“Here’s what happens when we turn on the light,” Karl Deisseroth says. He points to a mouse, ordinary save for the thin optical fiber protruding through its skull. When a lab tech presses a lever, blue light shoots through the fiber, and the mouse — which had been sauntering straight ahead — starts to run in circles. “He’s doing that because the blue light turns the neural circuit on,” Deisseroth explains. “As soon as we stop the stimulation, he’ll walk straight again.”
It’s a feat that would have astonished Orwell: Deisseroth is dictating the mouse’s behavior from the inside out. The secret is a class of light-sensitive proteins called channelrhodopsins that occurs naturally in algae. “The postdocs go to Half Moon Bay [on the California coast] to collect it,” Deisseroth says. “It’s basically pond scum.” When exposed to light, channelrhodopsins help regulate the flow of sodium into a cell, which determines whether or not a neuron fires. By incorporating the gene that generates the pond-scum proteins into mouse neurons, Deisseroth has devised a way to activate and deactivate the neurons as easily as flipping a switch.

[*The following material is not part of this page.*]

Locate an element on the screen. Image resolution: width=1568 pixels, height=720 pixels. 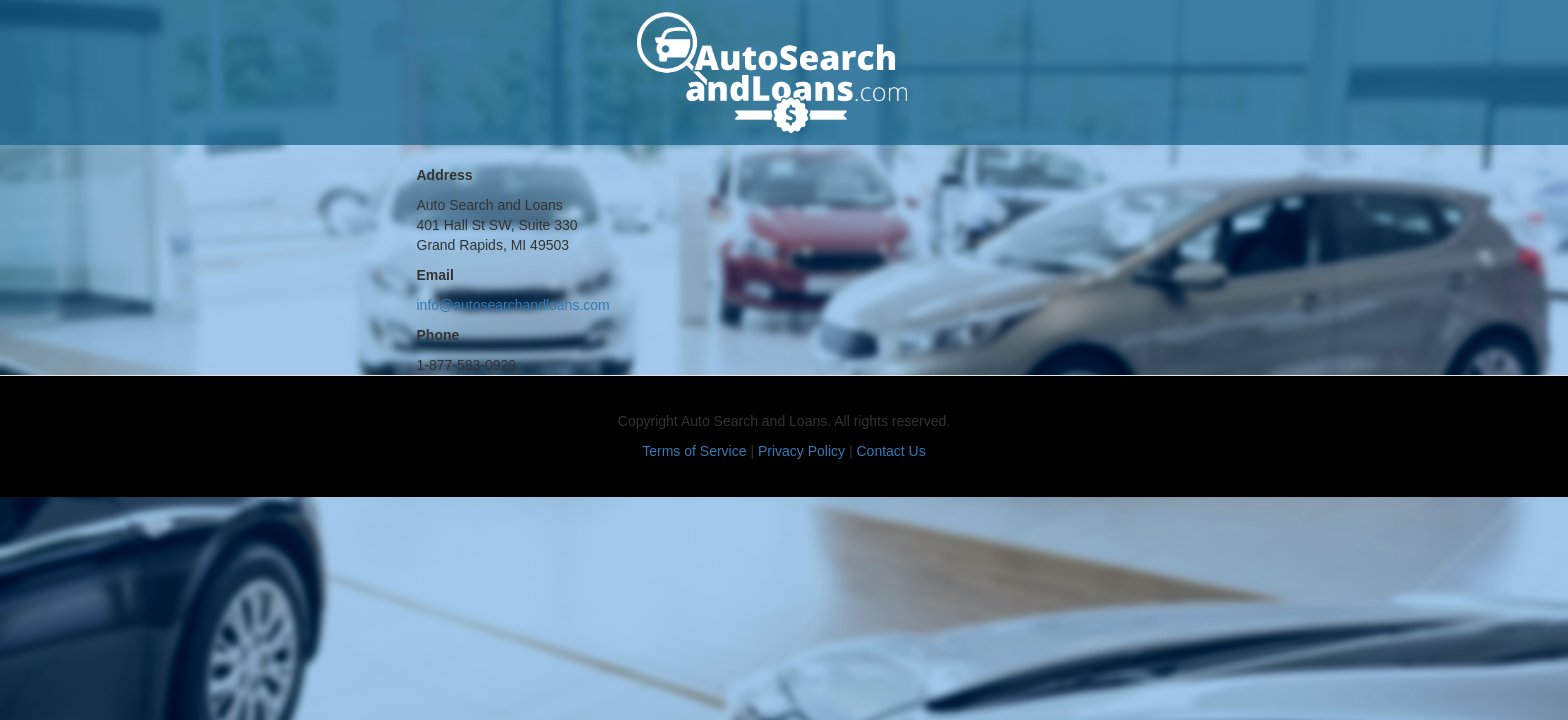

Deisseroth has no interest in a 21st-century mind-control campaign, however. He’s trying to get a handle on the fundamentals of brain function. When he turns his neural circuits on and off, he can observe exactly what behaviors those circuits control. “We know how the heart works. It’s a pump,” he says. “But with the brain, we don’t have that kind of model. We can’t even imagine one.” Deisseroth’s fibers will let researchers explore what the brain does on a neuron-by-neuron level. “Karl’s big breakthrough of using light to map the function of neural circuits will allow us, for the first time, to really know how the brain works,” says Duke University neurobiologist George Augustine. “This has been a big problem for more than a century. He’s poised to blow the field wide open.”